A explicação mais frequente para o aparente paradoxo é a de que "a economia vai bem, mas o povo vai mal". Não é bem assim: tem havido queda da pobreza, mobilidade social para cima e maior investimento público no interior do país. Tudo isso, no entanto, ocorre de forma lenta, mal distribuída e incerta, agravando o ressentimento de indígenas e camponeses concentrados na Amazônia e nos Andes peruanos em relação às classes médias e altas da região costeira, onde está Lima.
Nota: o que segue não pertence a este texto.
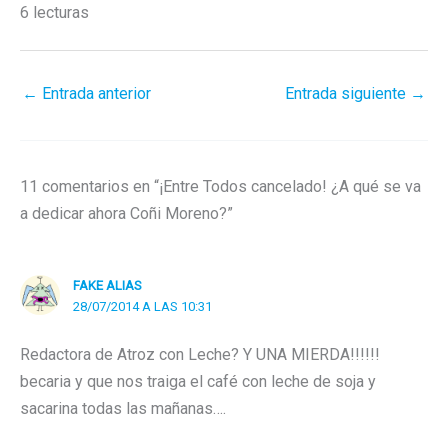
6 lecturas
←
Entrada anterior
Entrada siguiente
→
11 comentarios en “¡Entre Todos cancelado! ¿A qué se va
a dedicar ahora Coñi Moreno?”
FAKE ALIAS
28/07/2014 A LAS 10:31
Redactora de Atroz con Leche? Y UNA MIERDA!!!!!!
becaria y que nos traiga el café con leche de soja y
sacarina todas las mañanas….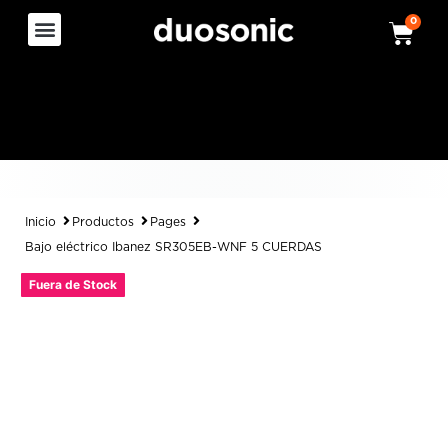
0
Inicio
Productos
Pages
Bajo eléctrico Ibanez SR305EB-WNF 5 CUERDAS
Fuera de Stock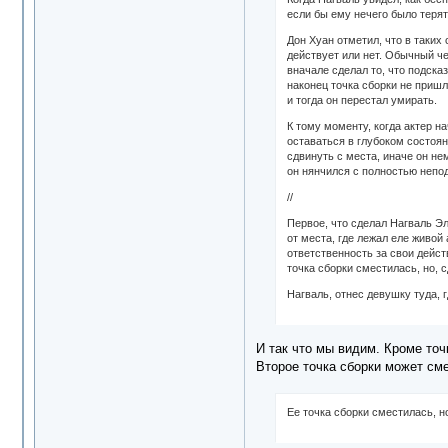
если бы ему нечего было теря
Дон Хуан отметил, что в таки
действует или нет. Обычный ч
вначале сделал то, что подска
наконец точка сборки не пришл
и тогда он перестал умирать.
К тому моменту, когда актер н
оставаться в глубоком состоя
сдвинуть с места, иначе он не
он нянчился с полностью неп
//
Первое, что сделал Нагваль Эл
от места, где лежал еле живой
ответственность за свои дейст
точка сборки сместилась, но,
Нагваль, отнес девушку туда, 
И так что мы видим. Кроме точ
Второе точка сборки может сме
Ее точка сборки сместилась, 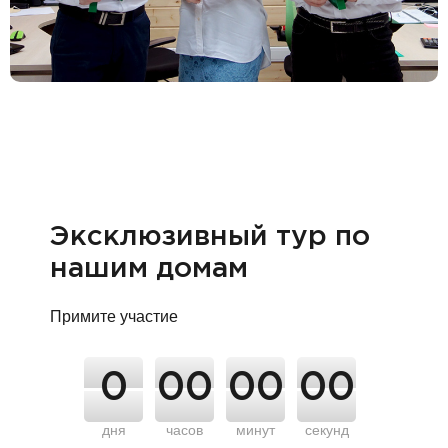
Эксклюзивный тур по
нашим домам
Примите участие
0
00
00
00
дня
часов
минут
секунд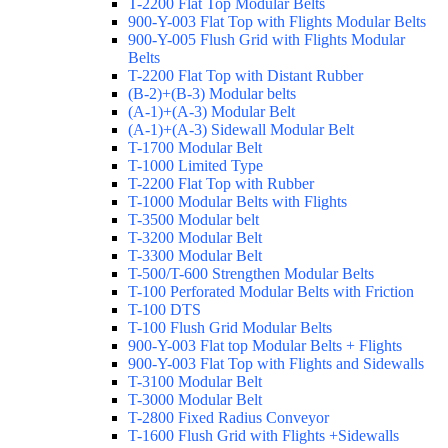
T-2200 Flat Top Modular Belts
900-Y-003 Flat Top with Flights Modular Belts
900-Y-005 Flush Grid with Flights Modular
Belts
T-2200 Flat Top with Distant Rubber
(B-2)+(B-3) Modular belts
(A-1)+(A-3) Modular Belt
(A-1)+(A-3) Sidewall Modular Belt
T-1700 Modular Belt
T-1000 Limited Type
T-2200 Flat Top with Rubber
T-1000 Modular Belts with Flights
T-3500 Modular belt
T-3200 Modular Belt
T-3300 Modular Belt
T-500/T-600 Strengthen Modular Belts
T-100 Perforated Modular Belts with Friction
T-100 DTS
T-100 Flush Grid Modular Belts
900-Y-003 Flat top Modular Belts + Flights
900-Y-003 Flat Top with Flights and Sidewalls
T-3100 Modular Belt
T-3000 Modular Belt
T-2800 Fixed Radius Conveyor
T-1600 Flush Grid with Flights +Sidewalls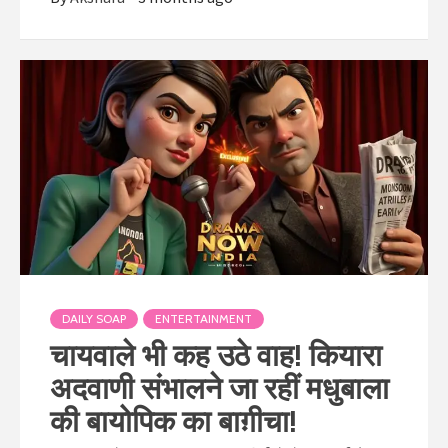
DAILY SOAP
ENTERTAINMENT
चायवाले भी कह उठे वाह! कियारा
अदवाणी संभालने जा रहीं मधुबाला
की बायोपिक का बाग़ीचा!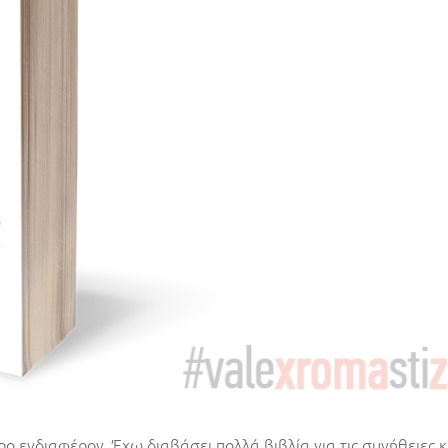
ρο ενδιαφέρον. Έχω διαβάσει πολλά βιβλία για τις συνήθειες κ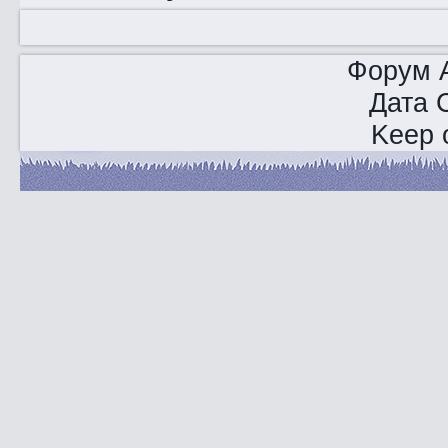
Форум A
Дата 
Keep o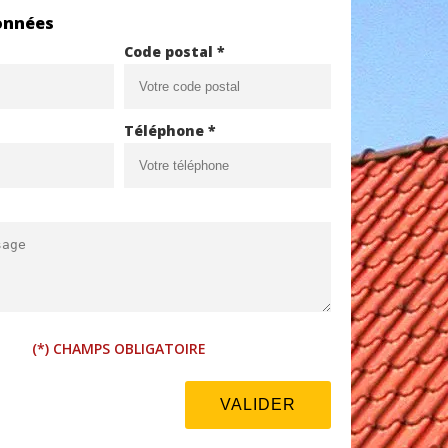
onnées
Code postal *
Téléphone *
(*) CHAMPS OBLIGATOIRE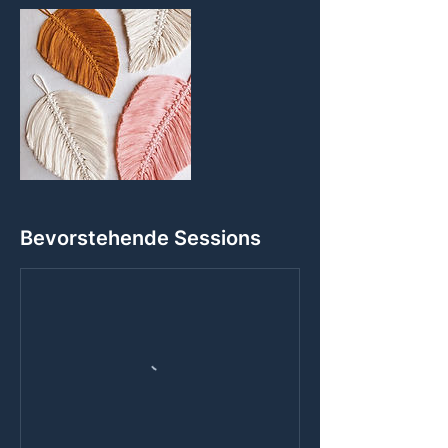
Bevorstehende Sessions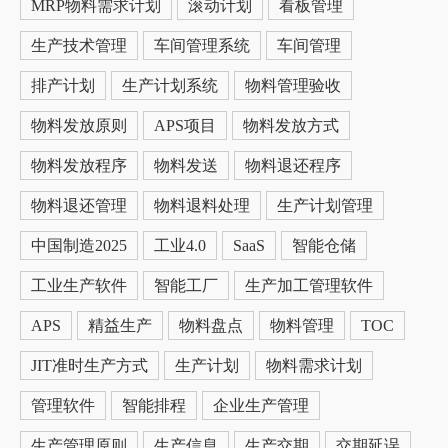
MRP物料需求计划
滚动计划
看板管理
生产技术管理
车间管理系统
车间管理
排产计划
生产计划系统
物料管理验收
物料发放原则
APS项目
物料发放方式
物料发放程序
物料发送
物料退还程序
物料退还管理
物料退料处理
生产计划管理
中国制造2025
工业4.0
SaaS
智能仓储
工业生产软件
智能工厂
生产加工管理软件
APS
精益生产
物料盘点
物料管理
TOC
JIT准时生产方式
生产计划
物料需求计划
管理软件
智能排程
企业生产管理
生产管理原则
生产信息
生产交期
交期延误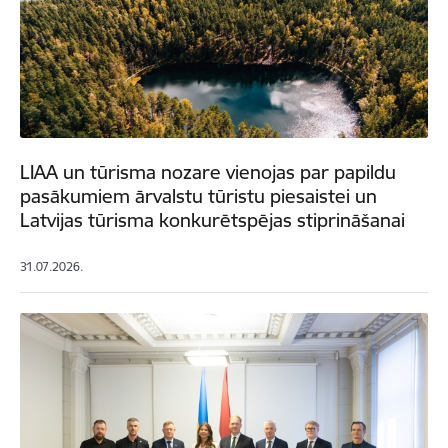
LIAA un tūrisma nozare vienojas par papildu
pasākumiem ārvalstu tūristu piesaistei un
Latvijas tūrisma konkurētspējas stiprināšanai
31.07.2026.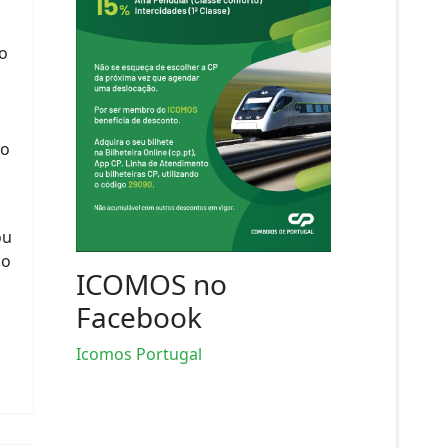
o
do
ou
ão
ICOMOS no
Facebook
Icomos Portugal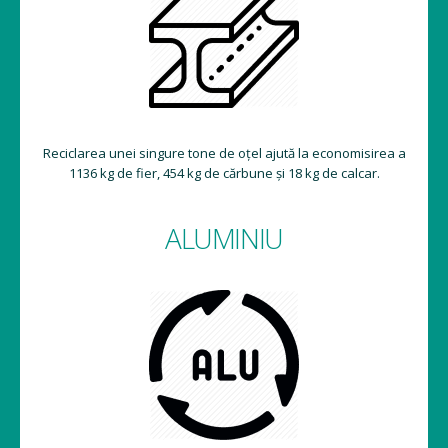
Reciclarea unei singure tone de oțel ajută la economisirea a
1136 kg de fier, 454 kg de cărbune și 18 kg de calcar.
ALUMINIU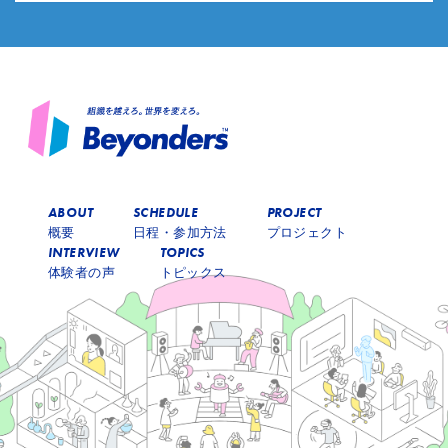
ABOUT
SCHEDULE
PROJECT
概要
日程・参加方法
プロジェクト
INTERVIEW
TOPICS
体験者の声
トピックス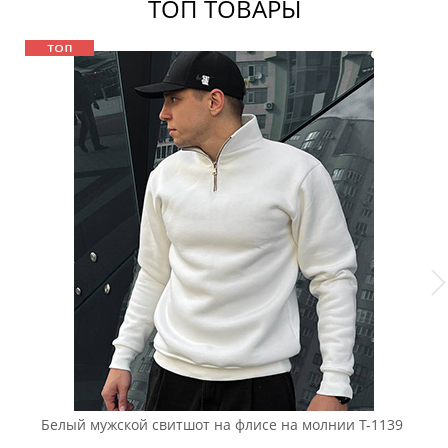
ТОП ТОВАРЫ
Белый мужской свитшот на флисе на молнии Т-1139
Ч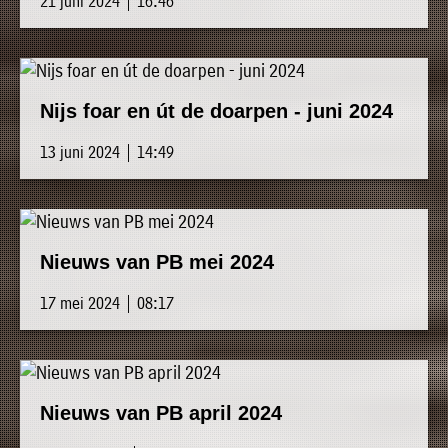
21 juni 2024 | 16:46
Nijs foar en út de doarpen - juni 2024
13 juni 2024 | 14:49
Nieuws van PB mei 2024
17 mei 2024 | 08:17
Nieuws van PB april 2024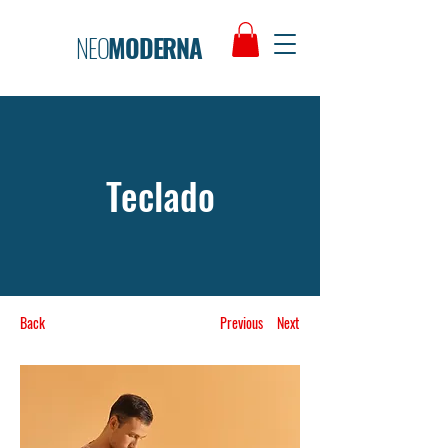
NEO
MODERNA
Teclado
Back
Previous
Next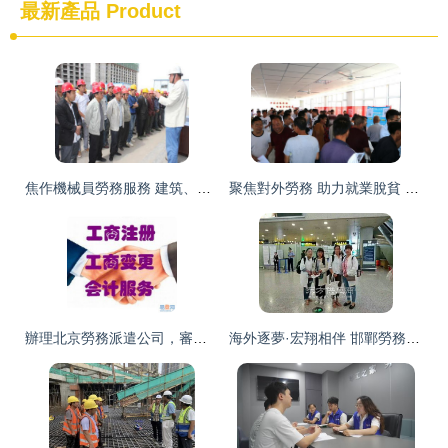
最新產品
Product
焦作機械員勞務服務 建筑、房產、物業培訓一體化的專業支撐
聚焦對外勞務 助力就業脫貧 綠化服務
辦理北京勞務派遣公司，審批勞務派遣資質全流程指南
海外逐夢·宏翔相伴 邯鄲勞務輸出專業的綠化服務開拓者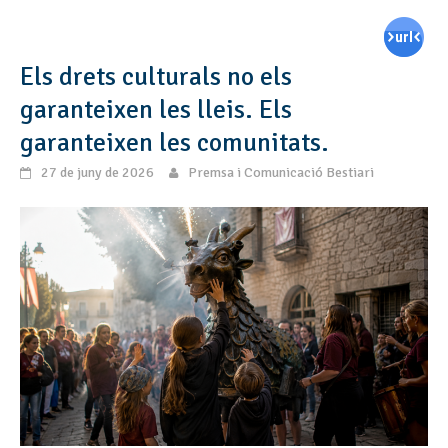
Els drets culturals no els
garanteixen les lleis. Els
garanteixen les comunitats.
27 de juny de 2026
Premsa i Comunicació Bestiari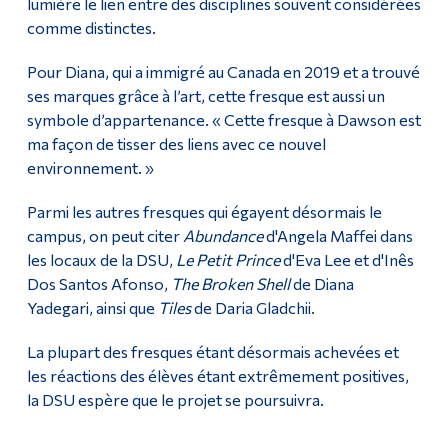
lumière le lien entre des disciplines souvent considérées
comme distinctes.
Pour Diana, qui a immigré au Canada en 2019 et a trouvé
ses marques grâce à l’art, cette fresque est aussi un
symbole d’appartenance. « Cette fresque à Dawson est
ma façon de tisser des liens avec ce nouvel
environnement. »
Parmi les autres fresques qui égayent désormais le
campus, on peut citer
Abundance
d'Angela Maffei dans
les locaux de la DSU,
Le Petit Prince
d'Eva Lee et d'Inês
Dos Santos Afonso,
The Broken Shell
de Diana
Yadegari, ainsi que
Tiles
de Daria Gladchii.
La plupart des fresques étant désormais achevées et
les réactions des élèves étant extrêmement positives,
la DSU espère que le projet se poursuivra.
Nas regiões da serra e da selva, há uma longa tradição de resistência às pressões da agricultura comercial e da exploração empresarial de recursos naturais, em defesa das estruturais sociais e econômicas das comunidades indígenas e camponesas. As tensões recrudesceram a partir dos anos 1990, na esteira de investimentos crescentes na exploração de minérios e gás mineral, abundantes no país. Desde logo, García fez da abertura de novas fronteiras a investimentos na exploração de recursos naturais, incluindo mar e florestas, o seu cavalo de batalha. Em notória série de artigos publicados em 2007, valeu-se do antigo provérbio espanhol "como el perro del hortelano, que no come ni deja comer" para caricaturar a atitude dos que opunham resistência, crítica ou ressalva aos seus intentos de extrair o máximo proveito do engate entre um Peru pródigo em recursos naturais, de um lado, e uma economia mundial ávida por eles, de outro. A metáfora canina certamente não o ajudou a construir um clima de entendimento que pudesse facilitar a deliberação racional e democrática sobre os custos sociais e ambientais do "progresso". Quem semeia vento...

Desse quadro de confrontação se beneficiam Hugo Chávez e Evo Morales, assim como movimentos sociais radicalizados. A ingerência do primeiro na política doméstica peruana não é de hoje. Já nas eleições presidenciais de 2006, Chávez trabalhou ostensivamente em favor do candidato Ollanta Humala, militar de tendência ultranacionalista, autoritária e populista, que chegou em segundo lugar, perdendo para García por estreita margem de votos. Morales, por sua vez, vê nos Andes peruanos uma extensão da territorialidade cultural e política dos altiplanos bolivianos, pois em ambos prevalecem populações quíchuas e aimaras.

No momento, são duas as perguntas pendentes sobre o Peru: como evoluirá a crise política atual e qual será o seu impacto sobre as eleições presidenciais marcadas para abril de 2011? Pesquisa recente do instituto de opinião pública da Universidade Católica de Lima traz dados interessantes para conjeturar a respeito. O primeiro deles é que a preferência por uma mudança radical na política econômica, embora significativa, é minoritária (30%). O segundo diz respeito às intenções de voto no candidato Ollanta Humala, que, embora apareça perto dos primeiros colocados, apresenta rejeição superior a 50%, obstáculo difícil de ser vencido em eleições com dois turnos. O terceiro é a maciça rejeição a Chávez (70% dizem não votar em candidato por ele apoiado).

Tais dados devem ser tomados com cautela. Para quem olha mais à frente, há razão para se preocupar: a desaprovação ao governo de Alan García é enorme, a desmoralização das instituições políticas não é menor e o espaço para candidatos "antissistema" está aberto (não só Humala, mas também Keiko Fujimori, filha do ex-ditador Alberto Fujimori, recém-condenado por crimes contra os direitos humanos).